Why we gamble like monkeys
First though, let’s look at what makes some games particularly likely to trigger these effects. Many results in games are based on a skill element, so it makes reasonable sense to bet, for instance, that a top striker like Lionel Messi is more likely to score a goal than a low-scoring defender.
Yet plenty of games contain randomness. For truly random events like roulette or the lottery, there is no force which makes clumps more or less likely to continue. Consider coin tosses: if you have tossed 10 heads in a row your chance of throwing another heads is still 50:50 (although, of course, at the point before you've thrown any, the overall odds of throwing 10 in a row is still minuscule).

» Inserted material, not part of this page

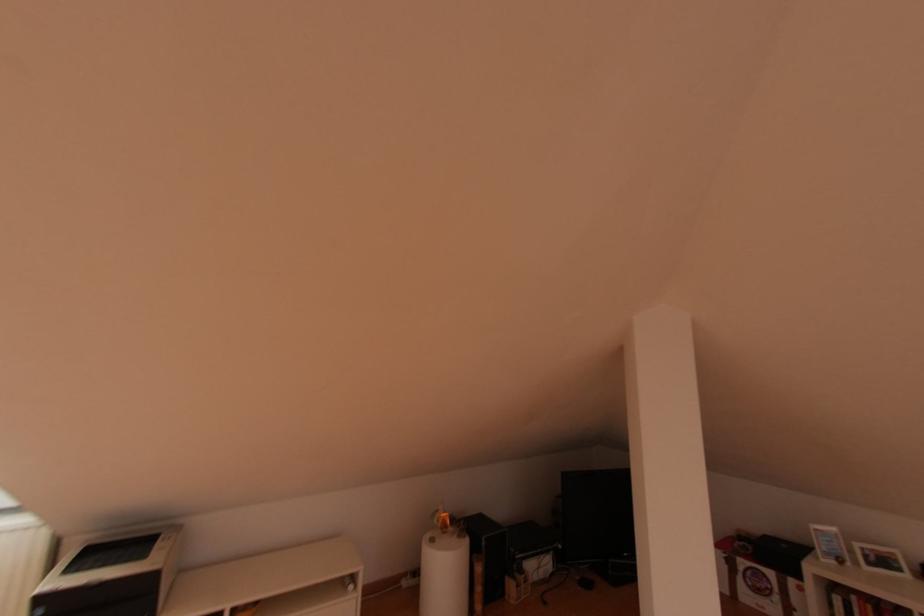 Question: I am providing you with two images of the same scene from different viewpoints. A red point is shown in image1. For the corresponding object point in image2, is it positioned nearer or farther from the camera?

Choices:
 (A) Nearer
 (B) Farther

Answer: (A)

The hot hand and gambler’s fallacies both show that we tend to have an unreasonable faith in the non-randomness of the universe, as if we can't quite believe that those coins (or roulette wheels, or playing cards) really are due to the same chances on each flip, spin or deal. It's a result that sometimes makes us sneer at the irrationality of human psychology. But that conclusion may need revising.
Cross-species gambling
An experiment reported by Tommy Blanchard of the University of Rochester in New York State, and colleagues, shows that monkeys playing a gambling game are swayed by the same hot hand bias as humans. Their experiments involved three monkeys controlling a computer display with their eye-movements – indicating their choices by shifting their gaze left or right. In the experiment they were given two options, only one of which delivered a reward. When the correct option was random – the same 50:50 chance as a coin flip – the monkeys still had a tendency to select the previously winning option, as if luck should continue, clumping together in streaks.

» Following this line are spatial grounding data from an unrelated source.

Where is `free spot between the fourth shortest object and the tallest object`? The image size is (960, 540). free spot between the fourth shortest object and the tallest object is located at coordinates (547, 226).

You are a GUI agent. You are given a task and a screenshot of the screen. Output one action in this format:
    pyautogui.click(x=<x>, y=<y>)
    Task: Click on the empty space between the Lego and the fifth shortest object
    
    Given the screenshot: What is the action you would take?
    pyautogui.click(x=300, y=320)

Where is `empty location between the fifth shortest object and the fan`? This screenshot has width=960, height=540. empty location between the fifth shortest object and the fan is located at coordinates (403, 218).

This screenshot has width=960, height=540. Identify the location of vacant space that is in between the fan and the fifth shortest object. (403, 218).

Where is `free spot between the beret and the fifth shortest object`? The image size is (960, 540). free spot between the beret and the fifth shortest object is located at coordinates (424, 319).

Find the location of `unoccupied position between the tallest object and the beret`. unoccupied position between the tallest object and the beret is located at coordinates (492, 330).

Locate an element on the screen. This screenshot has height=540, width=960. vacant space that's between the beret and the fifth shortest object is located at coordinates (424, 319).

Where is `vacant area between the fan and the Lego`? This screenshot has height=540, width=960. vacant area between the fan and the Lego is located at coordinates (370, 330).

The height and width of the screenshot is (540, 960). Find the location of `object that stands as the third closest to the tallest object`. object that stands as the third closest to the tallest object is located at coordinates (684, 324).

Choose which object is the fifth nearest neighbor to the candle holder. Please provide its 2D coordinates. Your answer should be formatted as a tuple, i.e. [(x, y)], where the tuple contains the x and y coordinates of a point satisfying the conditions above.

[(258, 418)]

The reason the result is so interesting is that monkeys aren't taught probability theory as school. They never learn theories of randomness, or pick up complex ideas about chance events. The monkey's choices must be based on some more primitive instincts about how the world works – they can't be displaying irrational beliefs about probability, because they cannot have false beliefs, in the way humans can, about how luck works. Yet they show the same bias.
What's going on, the researchers argue, is that it’s usually beneficial to behave in this manner. In most of life, chains of success or failure are linked for good reason – some days you really do have your eye on your tennis serve, or everything goes wrong with your car on the same day because the mechanics of the parts are connected. In these cases, the events reflect an underlying reality, and one you can take advantage of to predict what happens next. An example that works well for the monkeys is food. Finding high-value morsels like ripe food is a chance event, but also one where each instance isn't independent. If you find one fruit on a tree the chances are that you'll find more.
The wider lesson for students of human nature is that we shouldn't be quick to call behaviours irrational. Sure, belief in the hot hand might make you bet wrong on a series of coin flips, or worse, lose a pot of money. But it may be that across the timespan in evolution, thinking that luck comes in clumps turned out to be useful more often than it was harmful.